§ To do: Give back each record precisely, pictures excluded.
▼
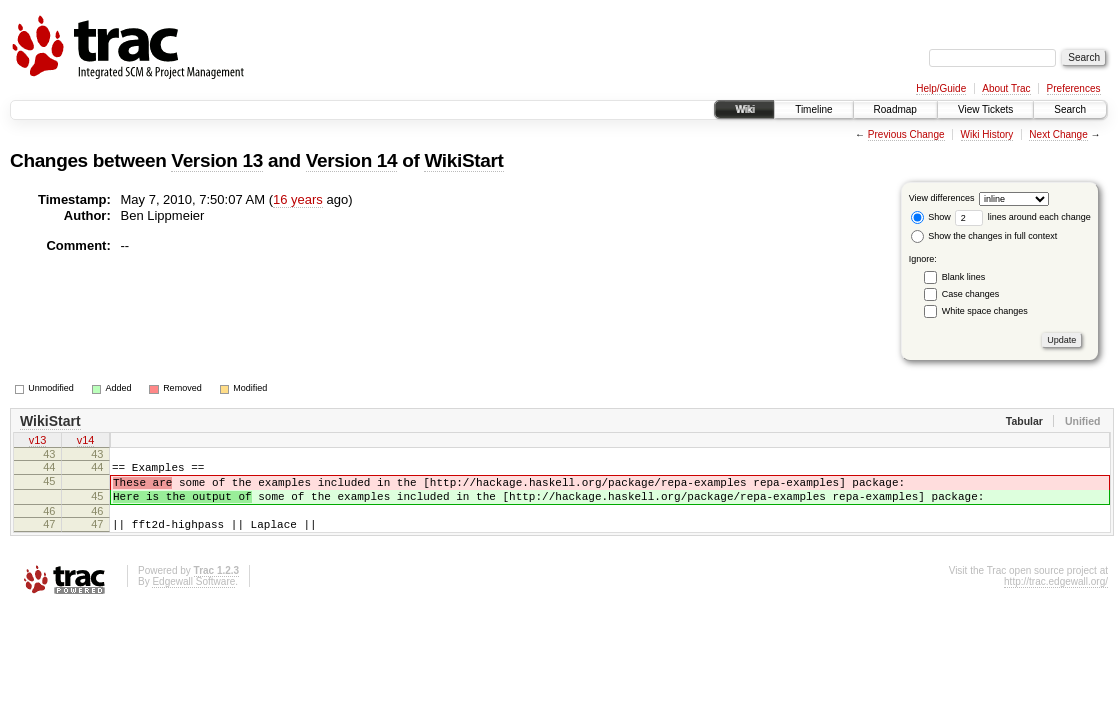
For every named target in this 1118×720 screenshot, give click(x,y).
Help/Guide (941, 88)
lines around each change (1023, 217)
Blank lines (964, 277)
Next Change (1058, 134)
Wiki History (987, 134)
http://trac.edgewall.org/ (1056, 596)
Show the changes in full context (984, 236)
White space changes (985, 311)
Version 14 (352, 160)
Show (931, 217)
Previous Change (906, 134)
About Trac (1006, 88)
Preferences (1074, 88)
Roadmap (895, 109)
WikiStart (463, 160)
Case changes (971, 294)
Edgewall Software (193, 596)
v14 (86, 442)
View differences (942, 198)
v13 (38, 442)
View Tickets (985, 109)
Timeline (813, 109)
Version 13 (217, 160)
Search (1070, 109)
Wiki (744, 109)
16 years (298, 199)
▲
§ Answer space:
For every named target in this 1118×720 screenshot, give click(x,y).
Help/Guide (941, 88)
lines around each change (1023, 217)
Blank lines (964, 277)
Next Change (1058, 134)
Wiki History (987, 134)
http://trac.edgewall.org/ (1056, 596)
Show the changes in full context (984, 236)
White space changes (985, 311)
Version 14 (352, 160)
Show (931, 217)
Previous Change (906, 134)
About Trac (1006, 88)
Preferences (1074, 88)
Roadmap (895, 109)
WikiStart (463, 160)
Case changes (971, 294)
Edgewall Software (193, 596)
v14 (86, 442)
View differences (942, 198)
v13 (38, 442)
View Tickets (985, 109)
Timeline (813, 109)
Version 13 (217, 160)
Search (1070, 109)
Wiki (744, 109)
16 years (298, 199)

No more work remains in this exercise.